Back when I was completing my PhD at Michigan, the World Wide Web had yet to be invented, and search by hypermedia was still largely discounted as a pipe dream of the incredibly impractical (and hopelessly dyslexic) Ted Nelson. Michigan did have some of the first computers capable of hypermedia search – the Xerox Dandelion. I played a bit with them, but since there wasn’t much information stored in the Notes databases that were on them, hypertext search just wasn’t interesting in practice. Fortunately my thesis chair, Manfred Kochen, had a personal project – the ‘World Brain’ he called it – that had intrigued him for most of his academic life. Kochen became interested in this when he was John von Neumann’s research assistant at Princeton’s Institute for Advanced Study in the 1950s, and later at IBM. Kochen had finished his dissertation under fuzzy sets inventor Lotfi Zadeh, and perceived search in terms of fuzzy associations with user profiles. He was surprisingly prescient, as most search engines now include a measured degree of serendipity. My own dissertation was on semantic networks applied to information retrieval, an approach which Tim Berners-Lee has suggested for future evolution of the Internet.

Why fiddle with success? I think that the Internet’s hypermedia search model doesn't work that well for a lot of people, particularly those who don't possess the patience of a true believer. Nor does it work on some types of focused or highly structured tasks. The problems start when we get too many responses that match up poorly to our questions and context. Some search engines, e.g., Chemistry from Match.com, or eHarmony, and other profiling tools for job hunting or dating, attempt to improve on the situation by extensive questioning and profiling. Certainly more information can reduce the number of responses – but it also decreases the likelihood of a serendipitous discovery.

The problem is Internet search’s counterpart to type I and type II error in statistics – what are called Precision and Recall of a search. Precision is the percent of returned records that answer the search query; Recall is percent of records returned out of all those records in the entire Internet that could answer the query. If you improve Precision, you lower the number of records retrieved, making it easier to read through and use them.
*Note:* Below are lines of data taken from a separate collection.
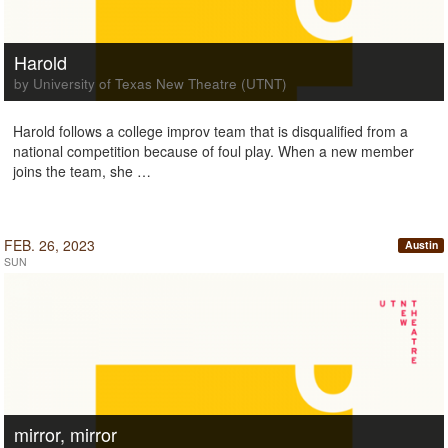
Harold
by University of Texas New Theatre (UTNT)
Harold follows a college improv team that is disqualified from a
national competition because of foul play. When a new member
joins the team, she …
FEB. 26, 2023
Austin
SUN
mirror, mirror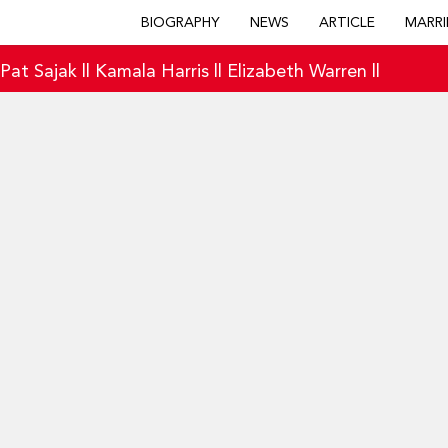
BIOGRAPHY
NEWS
ARTICLE
MARRI
|
Pat Sajak
||
Kamala Harris
||
Elizabeth Warren
||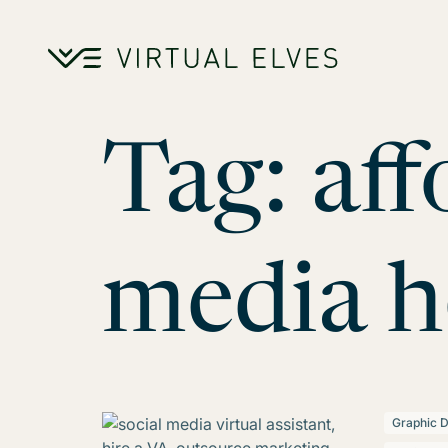
Skip to content
Tag:
aff
media h
Graphic D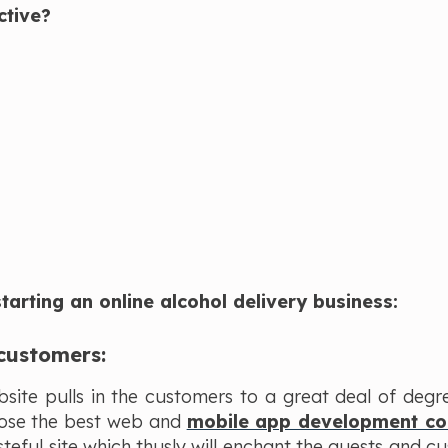
ctive?
arting an online alcohol delivery business:
 customers:
bsite pulls in the customers to a great deal of degr
oose the best web and
mobile app development c
teful site which thusly will enchant the guests and c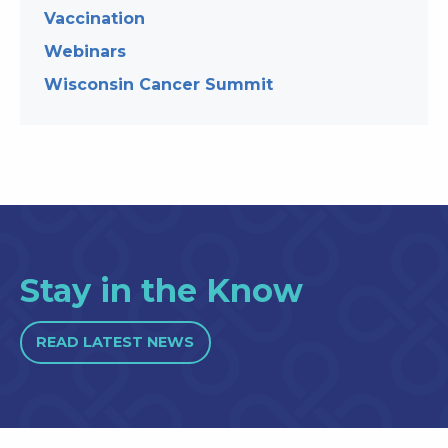
Vaccination
Webinars
Wisconsin Cancer Summit
Stay in the Know
READ LATEST NEWS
But you also leave more records unretrieved – some of these might contain nuggets of information that you would really like to have retrieved.
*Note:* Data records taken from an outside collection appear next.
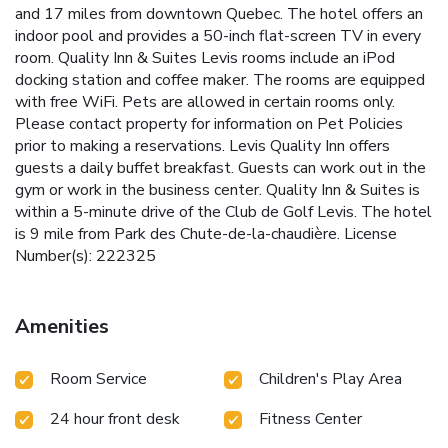
and 17 miles from downtown Quebec. The hotel offers an
indoor pool and provides a 50-inch flat-screen TV in every
room. Quality Inn & Suites Levis rooms include an iPod
docking station and coffee maker. The rooms are equipped
with free WiFi. Pets are allowed in certain rooms only.
Please contact property for information on Pet Policies
prior to making a reservations. Levis Quality Inn offers
guests a daily buffet breakfast. Guests can work out in the
gym or work in the business center. Quality Inn & Suites is
within a 5-minute drive of the Club de Golf Levis. The hotel
is 9 mile from Park des Chute-de-la-chaudière. License
Number(s): 222325
Amenities
Room Service
Children's Play Area
24 hour front desk
Fitness Center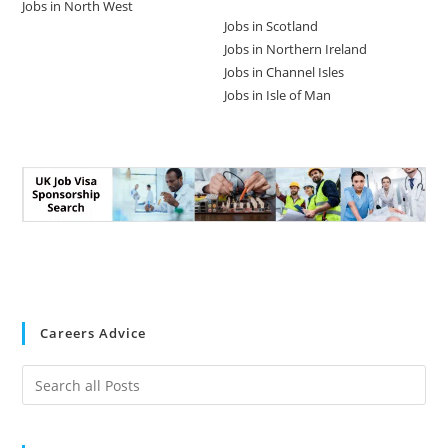
Jobs in North West
Jobs in Scotland
Jobs in Northern Ireland
Jobs in Channel Isles
Jobs in Isle of Man
Careers Advice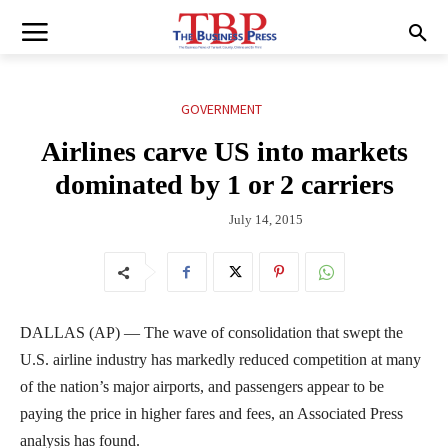
GOVERNMENT
Airlines carve US into markets
dominated by 1 or 2 carriers
July 14, 2015
DALLAS (AP) — The wave of consolidation that swept the
U.S. airline industry has markedly reduced competition at many
of the nation’s major airports, and passengers appear to be
paying the price in higher fares and fees, an Associated Press
analysis has found.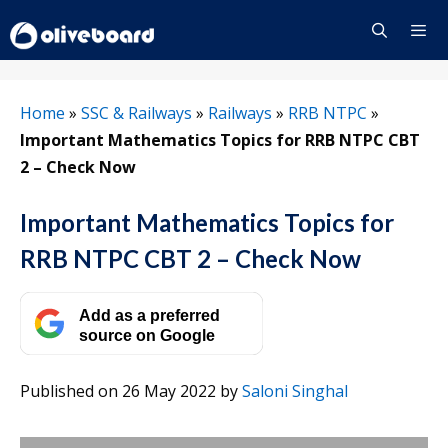
Skip
to
content
Menu
Home
»
SSC & Railways
»
Railways
»
RRB NTPC
»
Important Mathematics Topics for RRB NTPC CBT
2 – Check Now
Important Mathematics Topics for
RRB NTPC CBT 2 – Check Now
Add as a preferred
source on Google
Published on 26 May 2022
by
Saloni Singhal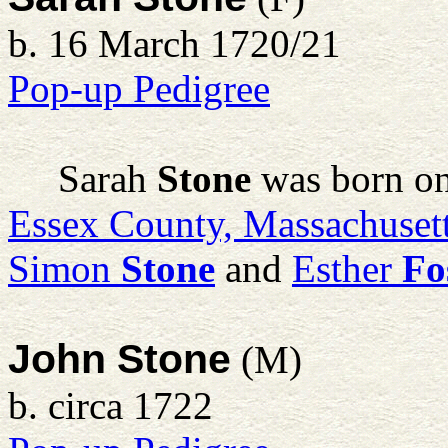
b. 16 March 1720/21
Pop-up Pedigree
Sarah
Stone
was born on
Essex County, Massachuset
Simon
Stone
and
Esther
Fo
John Stone
(M)
b. circa 1722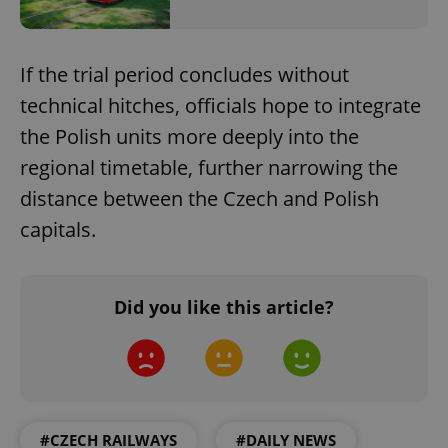
If the trial period concludes without
technical hitches, officials hope to integrate
the Polish units more deeply into the
regional timetable, further narrowing the
distance between the Czech and Polish
capitals.
Did you like this article?
#CZECH RAILWAYS
#DAILY NEWS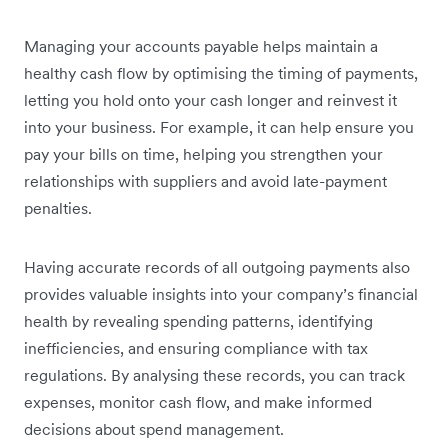
Managing your accounts payable helps maintain a
healthy cash flow by optimising the timing of payments,
letting you hold onto your cash longer and reinvest it
into your business. For example, it can help ensure you
pay your bills on time, helping you strengthen your
relationships with suppliers and avoid late-payment
penalties.
Having accurate records of all outgoing payments also
provides valuable insights into your company’s financial
health by revealing spending patterns, identifying
inefficiencies, and ensuring compliance with tax
regulations. By analysing these records, you can track
expenses, monitor cash flow, and make informed
decisions about spend management.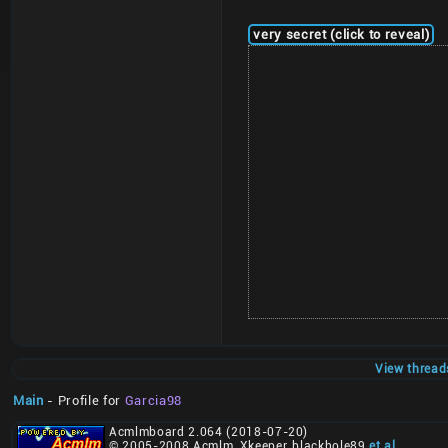
very secret (click to reveal)
View thread
Main
- Profile for
Garcia98
Acmlmboard 2.064 (2018-07-20)
© 2005-2008 Acmlm, Xkeeper, blackhole89
et al
.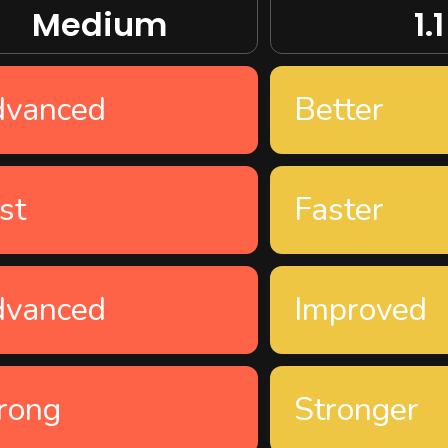
Medium
1.1
dvanced
Better
st
Faster
dvanced
Improved
rong
Stronger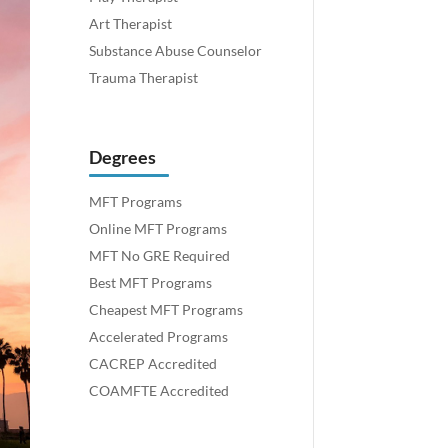
Art Therapist
Substance Abuse Counselor
Trauma Therapist
Degrees
MFT Programs
Online MFT Programs
MFT No GRE Required
Best MFT Programs
Cheapest MFT Programs
Accelerated Programs
CACREP Accredited
COAMFTE Accredited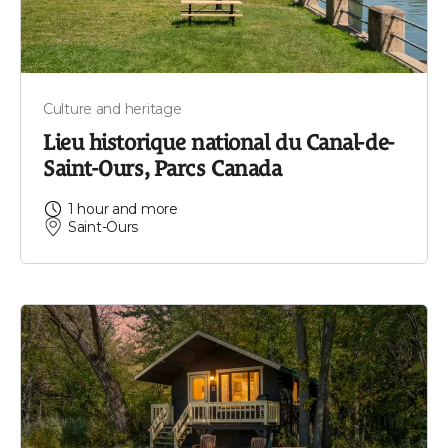
Culture and heritage
Lieu historique national du Canal-de-
Saint-Ours, Parcs Canada
1 hour and more
Saint-Ours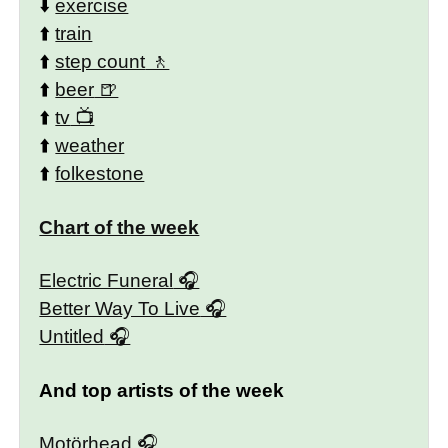
⬇️
exercise
⬆️
train
⬆️
step count
⬆️
beer
⬆️
tv
⬆️
weather
⬆️
folkestone
Chart of the week
Electric Funeral
Better Way To Live
Untitled
And top artists of the week
Motörhead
Internet search frustrates us with erratic performance when we try to apply it to distinctly human problems. Social networking , matchmaking, job hunting, thought sharing ; all are liable today to get caught up in social cliques and terminate in meaningless cul-de-sacs because of the inhuman and even misanthropic mechanisms of Web linkage. Evolution of the Internet will have to give these uniquely human tasks first priority in search and context.

The problem grows as the Internet grows. Of course, if there were not so much information on the Internet to begin with, the problem wouldn’t really have been that interesting. It’s our Catch 22 for the 21st century.